Instructions to follow:
Wherever a line of the listing holds the string "email", copy that line.

Records:
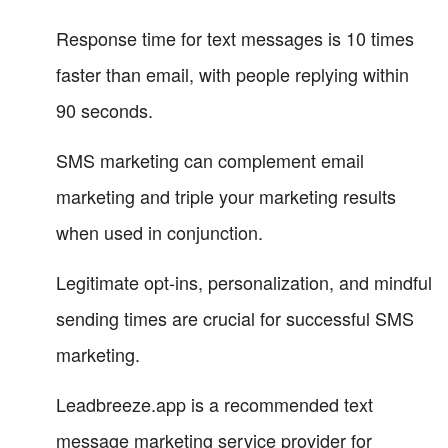
Response time for text messages is 10 times
faster than email, with people replying within
90 seconds.
SMS marketing can complement email
marketing and triple your marketing results
when used in conjunction.
Legitimate opt-ins, personalization, and mindful
sending times are crucial for successful SMS
marketing.
Leadbreeze.app is a recommended text
message marketing service provider for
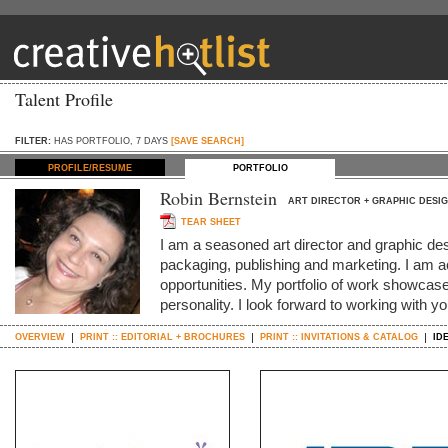
Talent Profile
FILTER:
HAS PORTFOLIO, 7 DAYS
[SAVE SEARCH]
PROFILE/RESUME
PORTFOLIO
Robin Bernstein
ART DIRECTOR + GRAPHIC DESI
TEAR SHEET
I am a seasoned art director and graphic de
packaging, publishing and marketing. I am ac
opportunities. My portfolio of work showcase
personality. I look forward to working with y
OVERVIEW
PRINT :: EDITORIAL + BROCHURES
PRINT :: INVITATIONS & CATALOG
ID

Written solution:
faster than email, with people replying within
SMS marketing can complement email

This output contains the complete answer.